──────── RECORDS ────────
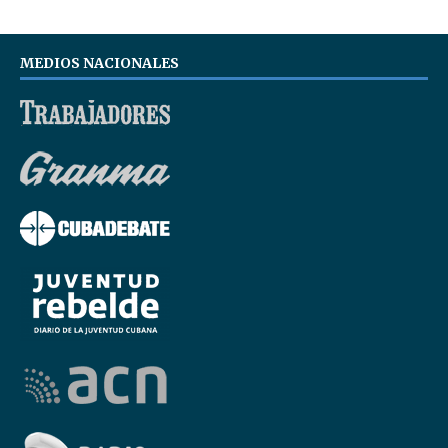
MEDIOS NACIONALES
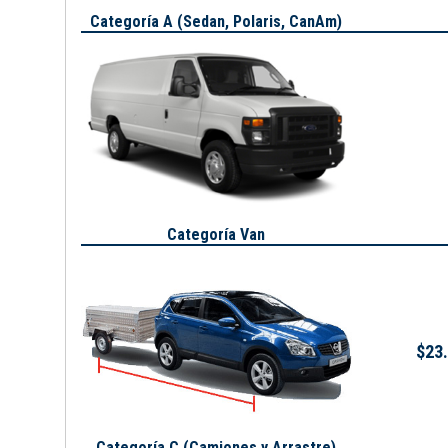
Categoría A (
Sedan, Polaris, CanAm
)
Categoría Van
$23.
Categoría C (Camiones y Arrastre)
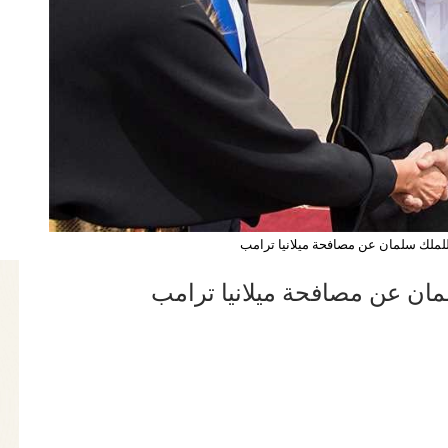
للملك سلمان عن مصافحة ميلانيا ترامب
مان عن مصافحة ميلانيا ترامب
────────
──────── RECORDS ────────
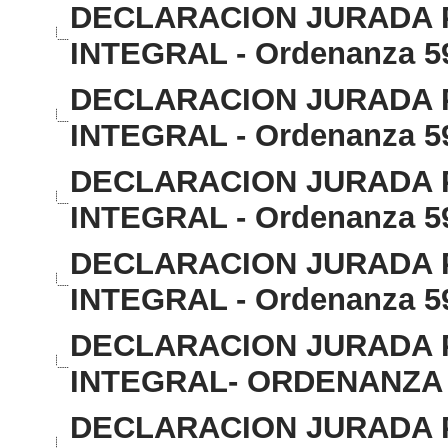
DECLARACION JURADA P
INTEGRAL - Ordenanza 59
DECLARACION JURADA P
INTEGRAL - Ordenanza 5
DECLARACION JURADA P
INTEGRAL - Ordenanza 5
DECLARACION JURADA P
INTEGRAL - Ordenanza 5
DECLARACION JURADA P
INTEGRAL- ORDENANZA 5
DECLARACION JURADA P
────────
▶ [ABOUT THIS TASK] Look through the material above for the word "Categoría" and copy every line that has it.

▶ [TASK RESULT]
Categoría A (
Categoría Van
Categoría C (Camiones y Arrastre)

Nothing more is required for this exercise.